Une optimisation existe quelque part : nous mappons les items pour les convertir en URLs, puis nous mappons encore une fois pour obtenir des balises img. Il existe une loi concernant map et la composition :
// Loi de la composition de map
var loi = compose(map(f), map(g)) == map(compose(f, g));
Nous pouvons utiliser cette propriété pour optimiser notre code. Lançons-nous dans un refactor raisonné.
// Code original
var mediaUrl = _.compose(_.prop('m'), _.prop('media'));
var srcs = _.compose(_.map(mediaUrl), _.prop('items'));
var images = _.compose(_.map(img), srcs);
Alignons nos maps. On peut remplacer srcs
dans images
par son équivalent, grâce à la pureté
des fonctions et au raisonnement basé sur les équations.

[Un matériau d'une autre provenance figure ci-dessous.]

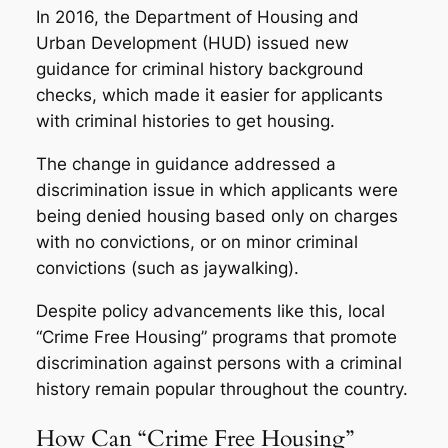
In 2016, the Department of Housing and
Urban Development (HUD) issued new
guidance for criminal history background
checks, which made it easier for applicants
with criminal histories to get housing.
The change in guidance addressed a
discrimination issue in which applicants were
being denied housing based only on charges
with no convictions, or on minor criminal
convictions (such as jaywalking).
Despite policy advancements like this, local
“Crime Free Housing” programs that promote
discrimination against persons with a criminal
history remain popular throughout the country.
How Can “Crime Free Housing”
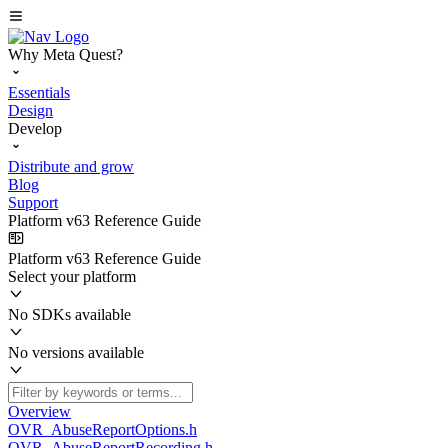
Why Meta Quest?
Essentials
Design
Develop
Distribute and grow
Blog
Support
Platform v63 Reference Guide
Platform v63 Reference Guide
Select your platform
No SDKs available
No versions available
Overview
OVR_AbuseReportOptions.h
OVR_AbuseReportRecording.h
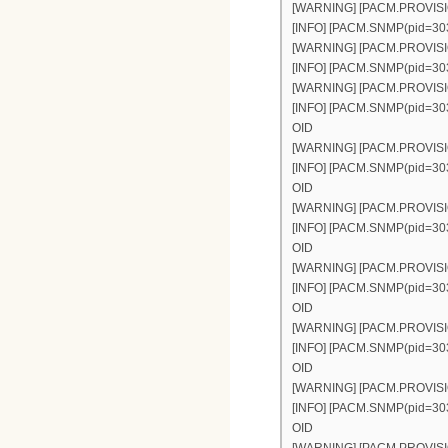
[WARNING] [PACM.PROVISION(
[INFO] [PACM.SNMP(pid=303)]
[WARNING] [PACM.PROVISION(
[INFO] [PACM.SNMP(pid=303)]
[WARNING] [PACM.PROVISION(p
[INFO] [PACM.SNMP(pid=303)]
OID
[WARNING] [PACM.PROVISION(p
[INFO] [PACM.SNMP(pid=303)]
OID
[WARNING] [PACM.PROVISION(p
[INFO] [PACM.SNMP(pid=303)]
OID
[WARNING] [PACM.PROVISION(p
[INFO] [PACM.SNMP(pid=303)]
OID
[WARNING] [PACM.PROVISION(p
[INFO] [PACM.SNMP(pid=303)]
OID
[WARNING] [PACM.PROVISION(p
[INFO] [PACM.SNMP(pid=303)]
OID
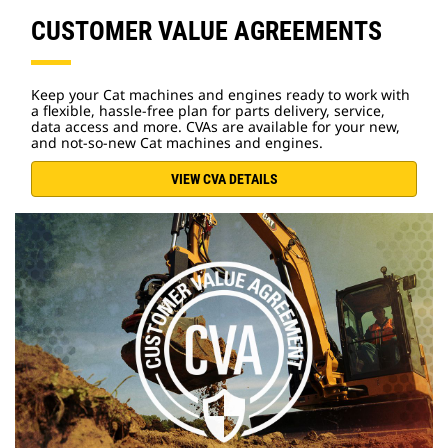
CUSTOMER VALUE AGREEMENTS
Keep your Cat machines and engines ready to work with
a flexible, hassle-free plan for parts delivery, service,
data access and more. CVAs are available for your new,
and not-so-new Cat machines and engines.
VIEW CVA DETAILS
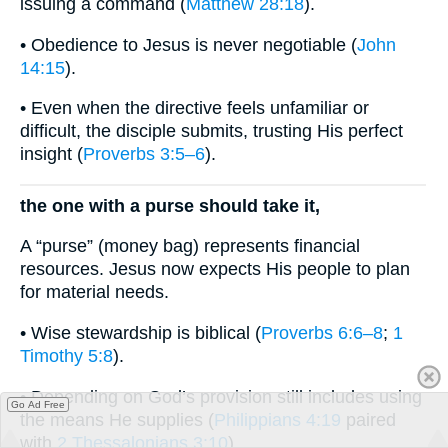
issuing a command (
Matthew 28:18
).
• Obedience to Jesus is never negotiable (
John
14:15
).
• Even when the directive feels unfamiliar or
difficult, the disciple submits, trusting His perfect
insight (
Proverbs 3:5–6
).
the one with a purse should take it,
A “purse” (money bag) represents financial
resources. Jesus now expects His people to plan
for material needs.
• Wise stewardship is biblical (
Proverbs 6:6–8
;
1
Timothy 5:8
).
• Depending on God’s provision still includes using
Go Ad Free
the means He supplies (
Philippians 4:19
paired
with
2 Thessalonians 3:10
).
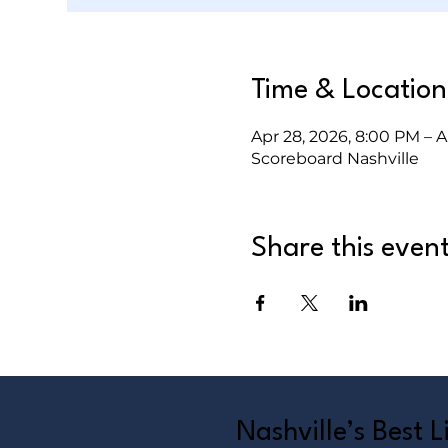
Time & Location
Apr 28, 2026, 8:00 PM – A
Scoreboard Nashville
Share this even
Nashville’s Best 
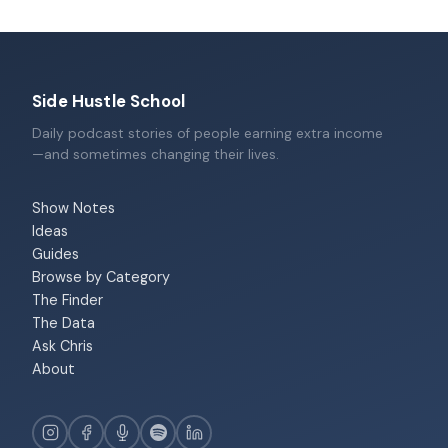
Side Hustle School
Daily podcast stories of people earning extra income
—and sometimes changing their lives.
Show Notes
Ideas
Guides
Browse by Category
The Finder
The Data
Ask Chris
About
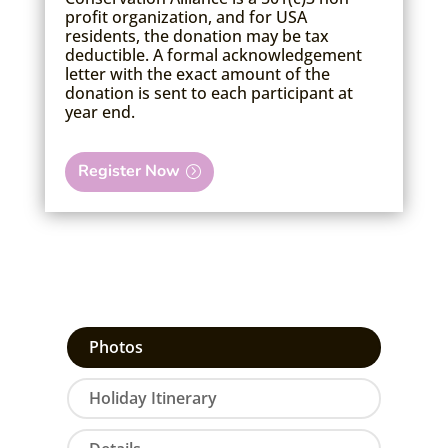
profit organization, and for USA
residents, the donation may be tax
deductible. A formal acknowledgement
letter with the exact amount of the
donation is sent to each participant at
year end.
Register Now
Photos
Holiday Itinerary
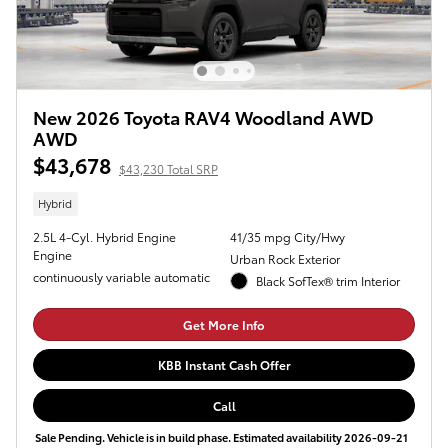
New 2026 Toyota RAV4 Woodland AWD
AWD
$43,678
$43,230 Total SRP
Hybrid
2.5L 4-Cyl. Hybrid Engine
41/35 mpg City/Hwy
Engine
Urban Rock Exterior
continuously variable automatic
Black SofTex® trim Interior
Get More Info
KBB Instant Cash Offer
Call
Sale Pending. Vehicle is in build phase. Estimated availability 2026-09-21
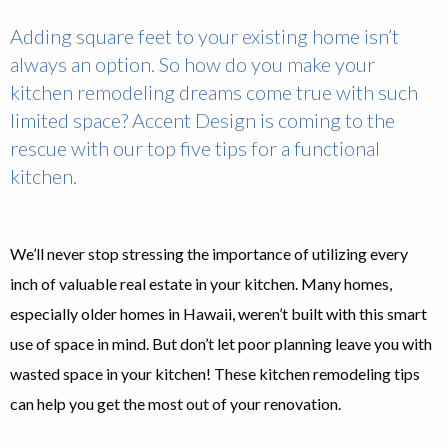
Adding square feet to your existing home isn’t
always an option. So how do you make your
kitchen remodeling dreams come true with such
limited space? Accent Design is coming to the
rescue with our top five tips for a functional
kitchen.
We’ll never stop stressing the importance of utilizing every
inch of valuable real estate in your kitchen. Many homes,
especially older homes in Hawaii, weren’t built with this smart
use of space in mind. But don’t let poor planning leave you with
wasted space in your kitchen! These kitchen remodeling tips
can help you get the most out of your renovation.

var mediaUrl = _.compose(_.prop('m'), _.prop('media'));
var images = _.compose(_.map(img), _.map(mediaUrl), _.prop('items'));
Maintenant que les maps sont chaînés, on peut appliquer la loi de composition.
var mediaUrl = _.compose(_.prop('m'), _.prop('media'));
var images = _.compose(_.map(_.compose(img, mediaUrl)), _.prop('items'));
À présent, une seule itération suffit pour convertir chaque item en une img. Améliorons juste la lisibilité en extrayant la fonction.
var mediaUrl = _.compose(_.prop('m'), _.prop('media'));
var mediaToImg = _.compose(img, mediaUrl);
var images = _.compose(_.map(mediaToImg), _.prop('items'));
Nous avons vu comment mettre nos compétences en oeuvre avec une petite, mais réelle, application. Nous avons utiliser notre cadre mathématique pour raisonner et refactorer notre code. Mais qu'en est-il de la gestion d'erreur et du contrôle de flux ? Comment peut-on rendre pure l'application entière au lieu de simplement cacher les fonction destructrices derrière des espaces de noms ? Comment faire pour rendre notre application plus fiable et expressive ? Ce sont des questions que nous aborderons en deuxième partie.